Composite example: Naomi from Sydney (Composite example based on patterns)
Naomi was an 18-month Social Coordinator at a Sydney B2C ecommerce business at $63,000 AUD. She wanted to move into Email/CRM. She volunteered for the company's welcome email rebuild project (3 months), shipped the work, used it as her portfolio headline. Applied for Email Specialist roles at the same seniority. Five interviews, two offers. Accepted a $74,000 AUD Email Specialist role at a Melbourne SaaS. An $11,000 AUD lift, not a step-back.

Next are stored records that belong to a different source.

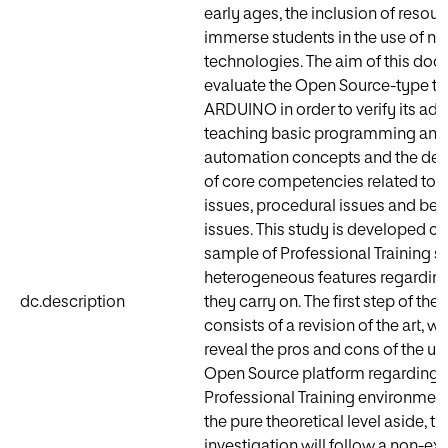
early ages, the inclusion of resour
immerse students in the use of n
technologies. The aim of this doc
evaluate the Open Source-type to
ARDUINO in order to verify its ad
teaching basic programming and
automation concepts and the de
of core competencies related to 
issues, procedural issues and beh
issues. This study is developed c
sample of Professional Training s
heterogeneous features regarding
dc.description
they carry on. The first step of the
consists of a revision of the art, wh
reveal the pros and cons of the us
Open Source platform regarding 
Professional Training environment
the pure theoretical level aside, th
investigation will follow a non-e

The adjacent move plus internal evidence made the case.
Decision checklist before pivoting
- Is the move adjacent or a category jump? (Adjusts timeline.)
- Have I built at least one piece of evidence in the target role?
- Am I applying at the same seniority, not stepping back?
- Can I articulate why this move in one sentence?
- Am I leaving for the role, not from the role?
Frequently asked questions
Is it harder to pivot from agency to in-house, or vice versa?
Both happen often. Agency-to-in-house is slightly easier in AU because in-house teams value the breadth-of-clients exposure. In-house-to-agency requires demonstrating you can handle multiple accounts.
How does pay change in a pivot?
Adjacent moves typically yield a 5–15% bump (you're at-level + arriving with fresh perspective). Category jumps may produce flat moves or small decreases.
Should I tell my current employer I'm pivoting?
Only if they can help (stretch assignment, internal move). Otherwise, keep the search confidential until you have an offer.
Is pivoting harder for older marketers?
Generally no — the evidence-building approach works regardless of age. See starting a digital marketing career at any age.